I have a quick question. Is the following reasoning correct? If not, why?
I know that $X|Y\in N(\rho Y, 1-\rho^2)$.
I want to deduce an expression for $\mathbb{E}\big(e^{X}\big|$ $e^{Y}\big)$. My idea was as following:
$\mathbb{E}\big(e^{X}\big|$ $e^{Y}\big)\overset{?}{=}\mathbb{E}\big(e^{X}\big|$ $Y\big)=M_{X|Y}(1)=e^{\rho Y+\frac{1}{2}(1-\rho^2)}$
where $M_{X|Y}$ is the moment generating function for $X|Y$.
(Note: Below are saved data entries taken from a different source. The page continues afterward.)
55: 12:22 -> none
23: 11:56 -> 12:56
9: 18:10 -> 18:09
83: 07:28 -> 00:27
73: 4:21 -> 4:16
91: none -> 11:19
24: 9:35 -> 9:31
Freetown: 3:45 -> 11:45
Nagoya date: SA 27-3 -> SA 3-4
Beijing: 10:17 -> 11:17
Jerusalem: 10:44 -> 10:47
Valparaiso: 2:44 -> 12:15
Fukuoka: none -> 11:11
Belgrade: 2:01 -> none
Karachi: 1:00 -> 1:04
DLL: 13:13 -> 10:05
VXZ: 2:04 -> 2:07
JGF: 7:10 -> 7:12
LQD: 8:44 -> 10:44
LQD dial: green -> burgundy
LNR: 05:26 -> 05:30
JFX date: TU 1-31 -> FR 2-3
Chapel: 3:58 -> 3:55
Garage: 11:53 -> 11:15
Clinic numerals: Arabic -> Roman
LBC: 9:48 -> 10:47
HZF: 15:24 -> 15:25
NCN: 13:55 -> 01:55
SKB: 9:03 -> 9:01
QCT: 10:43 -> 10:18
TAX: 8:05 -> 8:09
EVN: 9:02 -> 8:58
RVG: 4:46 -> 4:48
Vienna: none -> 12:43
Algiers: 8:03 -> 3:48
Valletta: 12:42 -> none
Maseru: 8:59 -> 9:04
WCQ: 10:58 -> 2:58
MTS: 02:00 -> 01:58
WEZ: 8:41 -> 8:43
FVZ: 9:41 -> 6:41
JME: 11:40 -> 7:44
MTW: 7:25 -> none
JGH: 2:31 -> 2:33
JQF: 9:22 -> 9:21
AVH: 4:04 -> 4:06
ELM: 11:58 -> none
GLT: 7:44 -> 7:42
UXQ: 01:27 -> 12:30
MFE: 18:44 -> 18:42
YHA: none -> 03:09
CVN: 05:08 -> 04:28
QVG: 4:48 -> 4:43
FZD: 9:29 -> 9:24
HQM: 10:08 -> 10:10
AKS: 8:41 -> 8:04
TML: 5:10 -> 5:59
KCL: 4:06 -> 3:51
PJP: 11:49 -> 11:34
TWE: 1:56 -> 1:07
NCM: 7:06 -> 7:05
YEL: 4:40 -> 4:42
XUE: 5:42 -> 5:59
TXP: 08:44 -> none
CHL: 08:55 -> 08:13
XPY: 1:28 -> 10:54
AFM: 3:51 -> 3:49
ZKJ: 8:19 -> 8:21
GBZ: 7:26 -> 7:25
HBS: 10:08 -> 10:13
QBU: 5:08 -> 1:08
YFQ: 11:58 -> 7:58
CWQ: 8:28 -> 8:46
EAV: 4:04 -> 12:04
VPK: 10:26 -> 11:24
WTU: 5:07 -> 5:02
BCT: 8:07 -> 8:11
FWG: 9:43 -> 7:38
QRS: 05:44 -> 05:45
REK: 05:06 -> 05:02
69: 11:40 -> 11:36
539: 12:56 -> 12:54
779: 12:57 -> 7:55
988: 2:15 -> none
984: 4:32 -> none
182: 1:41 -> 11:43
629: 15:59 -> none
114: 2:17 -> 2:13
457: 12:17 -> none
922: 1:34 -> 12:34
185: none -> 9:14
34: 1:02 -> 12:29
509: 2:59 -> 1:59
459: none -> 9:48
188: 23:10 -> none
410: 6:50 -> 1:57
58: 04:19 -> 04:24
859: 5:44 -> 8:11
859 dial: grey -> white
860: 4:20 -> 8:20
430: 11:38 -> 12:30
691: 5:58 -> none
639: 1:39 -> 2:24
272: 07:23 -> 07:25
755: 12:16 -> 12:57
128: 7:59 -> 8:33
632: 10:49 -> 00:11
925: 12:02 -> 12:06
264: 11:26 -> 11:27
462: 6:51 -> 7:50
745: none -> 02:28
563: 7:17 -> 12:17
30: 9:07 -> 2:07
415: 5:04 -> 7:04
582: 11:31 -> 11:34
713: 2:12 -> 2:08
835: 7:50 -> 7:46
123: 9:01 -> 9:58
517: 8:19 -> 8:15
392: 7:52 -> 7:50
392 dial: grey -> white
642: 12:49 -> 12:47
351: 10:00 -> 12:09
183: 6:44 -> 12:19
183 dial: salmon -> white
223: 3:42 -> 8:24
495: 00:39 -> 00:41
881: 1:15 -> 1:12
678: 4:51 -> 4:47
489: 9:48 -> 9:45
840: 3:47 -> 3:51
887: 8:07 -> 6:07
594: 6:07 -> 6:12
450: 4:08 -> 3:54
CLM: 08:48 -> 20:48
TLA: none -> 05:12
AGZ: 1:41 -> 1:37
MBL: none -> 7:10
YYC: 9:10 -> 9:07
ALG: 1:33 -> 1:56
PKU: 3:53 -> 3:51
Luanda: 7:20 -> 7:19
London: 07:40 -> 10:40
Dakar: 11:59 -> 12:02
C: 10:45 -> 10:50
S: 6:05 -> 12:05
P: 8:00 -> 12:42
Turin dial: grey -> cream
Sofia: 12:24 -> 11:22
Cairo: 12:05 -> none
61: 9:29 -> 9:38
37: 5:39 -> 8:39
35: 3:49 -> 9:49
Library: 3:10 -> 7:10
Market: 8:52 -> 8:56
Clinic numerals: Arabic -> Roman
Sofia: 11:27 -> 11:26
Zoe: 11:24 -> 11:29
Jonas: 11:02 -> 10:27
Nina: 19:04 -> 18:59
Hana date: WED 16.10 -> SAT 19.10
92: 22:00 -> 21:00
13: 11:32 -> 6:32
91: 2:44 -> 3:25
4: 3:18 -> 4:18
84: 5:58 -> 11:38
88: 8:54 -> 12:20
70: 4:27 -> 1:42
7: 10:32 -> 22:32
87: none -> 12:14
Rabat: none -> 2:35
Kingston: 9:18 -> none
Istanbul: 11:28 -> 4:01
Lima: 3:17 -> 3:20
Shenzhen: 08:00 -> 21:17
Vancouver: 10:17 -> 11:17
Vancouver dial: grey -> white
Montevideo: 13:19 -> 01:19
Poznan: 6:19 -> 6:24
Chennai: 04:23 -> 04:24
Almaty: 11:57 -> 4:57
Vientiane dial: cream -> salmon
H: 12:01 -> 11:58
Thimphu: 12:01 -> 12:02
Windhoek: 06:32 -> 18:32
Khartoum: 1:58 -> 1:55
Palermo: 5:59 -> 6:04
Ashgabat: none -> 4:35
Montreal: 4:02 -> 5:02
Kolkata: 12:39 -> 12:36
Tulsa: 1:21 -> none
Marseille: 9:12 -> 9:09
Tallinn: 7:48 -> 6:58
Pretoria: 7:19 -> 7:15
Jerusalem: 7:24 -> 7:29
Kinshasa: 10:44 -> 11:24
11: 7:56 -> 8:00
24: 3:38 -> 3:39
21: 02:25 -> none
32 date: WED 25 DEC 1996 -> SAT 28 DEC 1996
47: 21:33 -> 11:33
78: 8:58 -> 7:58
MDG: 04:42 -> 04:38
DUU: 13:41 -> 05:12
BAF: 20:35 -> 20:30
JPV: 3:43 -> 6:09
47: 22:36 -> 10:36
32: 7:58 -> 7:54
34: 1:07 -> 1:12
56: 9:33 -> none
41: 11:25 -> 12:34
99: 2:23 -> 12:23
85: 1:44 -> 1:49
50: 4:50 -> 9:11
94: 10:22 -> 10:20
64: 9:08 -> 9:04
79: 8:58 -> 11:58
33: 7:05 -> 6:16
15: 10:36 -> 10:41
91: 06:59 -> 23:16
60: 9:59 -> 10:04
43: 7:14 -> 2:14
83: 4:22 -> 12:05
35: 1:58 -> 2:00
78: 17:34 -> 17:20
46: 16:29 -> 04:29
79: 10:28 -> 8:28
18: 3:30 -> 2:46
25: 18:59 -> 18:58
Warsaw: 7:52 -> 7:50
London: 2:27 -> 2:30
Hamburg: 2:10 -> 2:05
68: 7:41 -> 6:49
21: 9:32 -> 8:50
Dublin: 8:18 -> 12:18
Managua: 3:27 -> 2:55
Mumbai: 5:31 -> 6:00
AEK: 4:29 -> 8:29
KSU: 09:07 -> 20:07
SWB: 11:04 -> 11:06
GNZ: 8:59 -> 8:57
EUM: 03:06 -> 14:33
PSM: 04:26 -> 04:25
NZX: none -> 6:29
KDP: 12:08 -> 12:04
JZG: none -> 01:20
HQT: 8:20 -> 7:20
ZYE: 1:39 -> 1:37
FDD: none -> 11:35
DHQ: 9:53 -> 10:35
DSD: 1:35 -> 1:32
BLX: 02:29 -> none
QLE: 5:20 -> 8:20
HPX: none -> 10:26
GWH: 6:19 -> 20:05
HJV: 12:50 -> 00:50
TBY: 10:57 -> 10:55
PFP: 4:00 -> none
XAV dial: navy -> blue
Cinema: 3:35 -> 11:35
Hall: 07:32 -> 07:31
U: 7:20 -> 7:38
I know that the expression that I got at the end is correct. I guess that what I'm really asking is whether my reasoning is correct and if a continuous function of a random variable $X$ is $X$-measurable?
Yes, provided that $e^{X}$ is integrable. It is because $\sigma(Y)=\sigma(e^{Y})$.
Proof: Clearly $e^{Y}$ is $\sigma(Y)$-measurable, so $\sigma(e^{Y})\subseteq\sigma(Y)$. On the other hand, $Y=\ln\left(e^{Y}\right)$ which is $\sigma(e^{Y})$-measurable, so $\sigma(Y)\subseteq\sigma(e^{Y})$.